Und noch einen Einwand fegt Fischer beiseite: daß die gesamte sogenannte galante Literatur ja von Männern für Männer geschrieben worden sei - zum Beispiel weil: "eine Heldin, die sich selbst nimmt, wen und was sie begehrt" Gefahr läuft, "von einer sehr jungen oder konservativen Leserin als liederliches Frauenzimmer abgelehnt zu werden. Dagegen gibt es ein treffliches Mittel, daß nämlich diese Heldin zu Beginn in vollkommener Unschuld auftritt ... Die reinsten Engelchen sind sie, bis sich ihnen das Geheimnis der Liebe jäh durch den Anblick eines Liebespaares offenbart. Selbst erleben sie den Genuß zunächst nur durch die Hilfe einer Freundin oder der eigenen Hand, bevor ihre Entwicklung voranschreitet. Die jungfräulichste Leserin kann sich mit der Titelfigur identifizieren und ihr zumindest ein Stück auf dem Weg ins Reich der Sinne folgen.

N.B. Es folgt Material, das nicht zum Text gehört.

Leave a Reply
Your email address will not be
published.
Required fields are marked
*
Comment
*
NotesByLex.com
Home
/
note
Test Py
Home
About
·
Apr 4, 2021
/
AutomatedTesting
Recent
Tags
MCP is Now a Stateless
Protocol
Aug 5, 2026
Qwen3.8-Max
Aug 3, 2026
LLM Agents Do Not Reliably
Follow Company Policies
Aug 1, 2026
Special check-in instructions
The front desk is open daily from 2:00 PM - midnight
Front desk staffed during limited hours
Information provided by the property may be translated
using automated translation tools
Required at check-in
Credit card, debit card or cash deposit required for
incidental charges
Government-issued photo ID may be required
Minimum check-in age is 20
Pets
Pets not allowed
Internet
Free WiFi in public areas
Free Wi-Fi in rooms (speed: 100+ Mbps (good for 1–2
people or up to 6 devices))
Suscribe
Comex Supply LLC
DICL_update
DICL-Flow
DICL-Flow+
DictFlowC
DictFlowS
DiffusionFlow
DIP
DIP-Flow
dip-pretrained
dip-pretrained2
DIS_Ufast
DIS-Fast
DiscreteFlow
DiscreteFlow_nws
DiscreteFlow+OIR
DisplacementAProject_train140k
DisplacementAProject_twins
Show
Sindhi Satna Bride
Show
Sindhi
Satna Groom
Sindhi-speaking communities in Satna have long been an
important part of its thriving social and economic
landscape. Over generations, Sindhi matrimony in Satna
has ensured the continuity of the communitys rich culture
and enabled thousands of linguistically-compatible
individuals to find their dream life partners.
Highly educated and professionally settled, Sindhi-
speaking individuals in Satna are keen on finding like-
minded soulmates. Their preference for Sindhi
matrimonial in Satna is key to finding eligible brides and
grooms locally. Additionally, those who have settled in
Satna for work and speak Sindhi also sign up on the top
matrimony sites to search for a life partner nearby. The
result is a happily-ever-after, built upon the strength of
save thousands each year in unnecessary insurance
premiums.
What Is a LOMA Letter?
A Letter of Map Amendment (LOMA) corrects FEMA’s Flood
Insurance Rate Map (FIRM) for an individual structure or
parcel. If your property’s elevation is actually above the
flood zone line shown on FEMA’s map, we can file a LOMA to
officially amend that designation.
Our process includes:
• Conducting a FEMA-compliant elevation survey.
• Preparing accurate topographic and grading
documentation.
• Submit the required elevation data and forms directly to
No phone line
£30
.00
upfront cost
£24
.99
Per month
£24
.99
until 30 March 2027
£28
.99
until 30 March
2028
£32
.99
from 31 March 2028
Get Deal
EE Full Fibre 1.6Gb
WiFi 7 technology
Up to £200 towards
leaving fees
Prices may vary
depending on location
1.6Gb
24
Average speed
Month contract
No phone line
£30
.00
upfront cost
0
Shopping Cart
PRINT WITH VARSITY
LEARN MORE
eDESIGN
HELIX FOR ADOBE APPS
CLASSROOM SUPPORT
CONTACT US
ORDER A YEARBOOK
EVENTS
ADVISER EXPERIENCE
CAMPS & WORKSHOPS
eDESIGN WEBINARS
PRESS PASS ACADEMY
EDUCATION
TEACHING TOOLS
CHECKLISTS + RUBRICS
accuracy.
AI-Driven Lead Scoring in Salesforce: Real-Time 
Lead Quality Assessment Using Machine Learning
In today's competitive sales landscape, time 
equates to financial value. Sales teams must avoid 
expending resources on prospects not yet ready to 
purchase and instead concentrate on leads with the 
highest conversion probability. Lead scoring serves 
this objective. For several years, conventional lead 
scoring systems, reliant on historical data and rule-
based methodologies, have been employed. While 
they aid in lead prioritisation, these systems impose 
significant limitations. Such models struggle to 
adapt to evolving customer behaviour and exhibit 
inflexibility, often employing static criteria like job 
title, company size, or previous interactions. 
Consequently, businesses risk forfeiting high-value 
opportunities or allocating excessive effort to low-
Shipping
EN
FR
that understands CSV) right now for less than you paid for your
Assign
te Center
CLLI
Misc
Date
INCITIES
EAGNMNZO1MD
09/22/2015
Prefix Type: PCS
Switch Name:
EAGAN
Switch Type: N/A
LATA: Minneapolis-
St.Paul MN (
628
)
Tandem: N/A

So ist man beinahe versucht, dieses weitverbreitete Handlungsmuster als Hinweis auf eine überwiegend weibliche Leserschaft zu deuten.
Ohnehin waren Frauen das erste Publikum für den noch jungen Roman - er bot jenen Erlebnisraum, der ihnen in der Wirklichkeit weithin verwehrt war. Daß sie vor allem in den lateinischen Literaturen zu aktiven Heldinnen wurden, mag die Entwicklung der erotischen Kultur nicht unwesentlich beeinflußt haben. Hierher jedenfalls stammen die meisten von Fischers Beispielen. Entscheidende Neuerungen finden sich freilich gegen Ende des 19. Jahrhunderts auch anderswo, bei Sacher-Masoch z.B., der als erster, wie sie schreibt, "individualpsychologische Erklärungsmodelle" für sexuelle Vorlieben anbietet. Oder bei Joyce, der - beinahe postmodern - die sexuelle Erfahrung als (im Wortsinn) gleich-gültig mit anderen Erfahrungsformen in den Alltag einholt.
Daß die Rechtsprechung von der Autorin als pornographisch gesehen wird (und nicht das Material, über das Recht gesprochen wird), ist kein Mißverständnis. "Der Skandal beginnt, wenn die Polizei einschreitet, um ihm ein Ende zu machen", höhnte schon Karl Kraus. In diesem Sinne ist der Autorin doch, ganz gegen ihre Absicht, eine kleine Mentalitätsgeschichte der erotischen Literatur des Abendlands gelungen, die, mit weitläufigen und ausgiebigen, kurz und klug kommentierten Beispielen den heutigen Leser lustvoll und lehrreich in den Bauch der europäischen Kultur einführt.